The meaningful interpretation of search results in biological context is accomplished by a targeted search limiting the formula to biology related depositors such as KEGG and BioCyc, among others. In contrast, relaxed searches in regard to the formula’s depositor, hence including those elemental compositions only reported from vendors of potentially synthesised chemicals, result in search hits with lower biological interpretability. In addition, search results can be restricted based on elementary chemical compositions, mass accuracy, either ambient or isotopic labelled formula, and expected analytical adducts.

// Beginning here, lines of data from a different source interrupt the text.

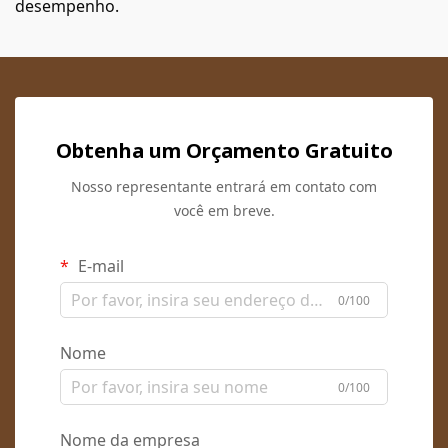
desempenho.
Obtenha um Orçamento Gratuito
Nosso representante entrará em contato com
você em breve.
E-mail
0/100
Nome
0/100
Nome da empresa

The main function of GoBioSpace is to compare measured masses from mass spectrometric measurements, now including all kind of mass spectrometric data (high accurate mass but also lower mass accuracy), against a single or several databases. As illustrated in the figure below, the workflow for the data analysis is relatively simple: a single mass or an elemental composition, but also a list of masses or formulas (tab-delimited text file) can be loaded into the software and searched against a single or several databases (at the moment more than 150 public databases are hosted, including the whole PubChem collection). Prior to the database search, a number of parameters have to be specified, including the possible adducts of the measured mass (e.g. [M+H]+, [M+Na]+, [M+NH4]+, [M-2H]2-, [M-Acetate+H]-), the mass accuracy of the entered data, and finally a selection of elements expected to be contained in the matching compounds. The database search by itself (the in-house version) is quite fast and can process easily 2,000 searches per second, meaning that even a large list containing 30,000 peaks is processed within 15 seconds. However, reasoned by the increased complexity of protocol layers utilizing xml and for data encapsulation and transport over the internet, we expect the performance of the internet version to fall below this value, also depending on the final capacity of the web and database servers. The output format of the result list, which is again a tab-delimited text file, contains all the information contained in the input table (measured m/z, RT and intensity of the measured peaks) added by the possible elemental composition of the measured mass, the adduct used to match measured and calculated mass, the database this hit was derived from, one or several compound name(s) if specified within the selected databases, and the mass error between the measured mass and the matched hit.